Asset forfeitures bring in millions of dollars for police agencies, who then spend the money for their own uses. And for some police departments, it goes to militarizing their personnel.
New Yorker reporter Sarah Stillman, who penned a deeply reported piece on asset forfeitures, wrote in August 2013 that“thousands of police departments nationwide have recently acquired stun grenades, armored tanks, counterattack vehicles, and other paramilitary equipment, much of it purchased with asset-forfeiture funds.” So SWAT teams have an incentive to conduct raids where they seize property and cash that then goes into their budgets for more weapons.
9. Dubious informants are used for raids. As The New Yorker’s Stillman wrote in another piece, informants are “the foot soldiers in the government’s war on drugs. By some estimates, up to eighty percent of all drug cases in America involve them.” Given SWAT teams’ focus on finding drugs, it’s no surprise that informants are used to gather information that lead to military-style police raids.
A 2006 policy paper by investigative journalist Radley Balko, who has done the most reporting on militarized policing, highlighted the negative impact of using informants for these raids have. Most often, informants are “people who regularly seek out drug users and dealers and tip off the police in exchange for cash rewards,” and other drug dealers who inform to gain leniency or cash from the police. But these informants are quite unreliable — and the wrong information can lead to tragic consequences.

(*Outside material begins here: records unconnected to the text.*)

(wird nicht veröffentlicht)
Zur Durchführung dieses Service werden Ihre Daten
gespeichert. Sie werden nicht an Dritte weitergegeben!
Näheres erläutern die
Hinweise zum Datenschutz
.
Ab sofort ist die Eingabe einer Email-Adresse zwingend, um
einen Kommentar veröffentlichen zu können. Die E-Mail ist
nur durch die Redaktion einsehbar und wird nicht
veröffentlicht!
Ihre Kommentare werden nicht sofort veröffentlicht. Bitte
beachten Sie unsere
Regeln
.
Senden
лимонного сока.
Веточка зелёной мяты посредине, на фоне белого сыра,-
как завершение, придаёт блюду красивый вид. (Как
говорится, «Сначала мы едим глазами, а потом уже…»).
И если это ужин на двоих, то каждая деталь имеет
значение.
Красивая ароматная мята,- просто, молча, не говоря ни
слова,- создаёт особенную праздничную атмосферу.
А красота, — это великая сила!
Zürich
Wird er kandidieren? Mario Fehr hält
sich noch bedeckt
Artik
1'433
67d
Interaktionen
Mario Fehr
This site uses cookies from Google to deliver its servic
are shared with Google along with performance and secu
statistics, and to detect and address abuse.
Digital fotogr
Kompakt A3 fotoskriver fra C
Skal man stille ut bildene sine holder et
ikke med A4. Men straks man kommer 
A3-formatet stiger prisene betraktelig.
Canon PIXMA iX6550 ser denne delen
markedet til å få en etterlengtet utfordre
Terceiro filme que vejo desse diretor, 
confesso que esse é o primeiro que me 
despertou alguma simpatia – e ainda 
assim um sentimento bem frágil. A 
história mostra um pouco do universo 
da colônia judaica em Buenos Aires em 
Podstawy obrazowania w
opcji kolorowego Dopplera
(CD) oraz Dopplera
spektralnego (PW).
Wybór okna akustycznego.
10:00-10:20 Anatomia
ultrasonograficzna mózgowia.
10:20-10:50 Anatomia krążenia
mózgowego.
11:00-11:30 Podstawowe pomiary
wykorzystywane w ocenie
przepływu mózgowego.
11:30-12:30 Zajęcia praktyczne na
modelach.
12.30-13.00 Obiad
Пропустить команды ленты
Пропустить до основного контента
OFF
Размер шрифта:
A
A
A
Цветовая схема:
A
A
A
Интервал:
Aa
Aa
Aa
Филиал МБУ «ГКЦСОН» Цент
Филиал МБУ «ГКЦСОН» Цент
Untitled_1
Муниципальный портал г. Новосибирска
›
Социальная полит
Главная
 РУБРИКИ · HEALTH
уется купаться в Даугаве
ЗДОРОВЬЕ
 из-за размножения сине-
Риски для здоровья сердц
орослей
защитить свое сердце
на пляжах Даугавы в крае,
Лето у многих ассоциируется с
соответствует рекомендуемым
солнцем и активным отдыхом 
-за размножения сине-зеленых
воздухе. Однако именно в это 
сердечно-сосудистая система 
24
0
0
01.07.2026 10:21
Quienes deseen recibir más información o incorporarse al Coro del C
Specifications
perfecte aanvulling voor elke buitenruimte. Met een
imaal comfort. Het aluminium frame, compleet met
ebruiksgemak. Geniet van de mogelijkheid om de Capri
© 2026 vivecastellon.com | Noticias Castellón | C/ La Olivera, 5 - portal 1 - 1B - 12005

10. There’s been little debate or oversight. Despite the galloping march towards militarization, the ACLU report notes that “there does not appear to be much, if any, local oversight of law enforcement agency receipt of equipment transfers.” One of the group’s recommendations is for states and local municipalities to enact laws encouraging transparency and oversight of SWAT teams.
11. Communities of color bear the brunt. Across the country, communities of color are the people most targeted by police practices. In recent years, the abuse of “stop and frisk” tactics has attracted widespread attention because of the racially discriminatory way it has been applied.
Militarized policing has also targeted communities of color. According to the ACLU report, “of all the incidents studied where the number and race of the people impacted were known, 39 percent were Black, 11 percent were Latino, 20 were white.” The majority of raids that targeted blacks and Latinos were related to drugs — another metric exposing how the “war on drugs” is racist to the core.
The views expressed in this post are the author’s alone, and presented here to offer a variety of perspectives to our readers.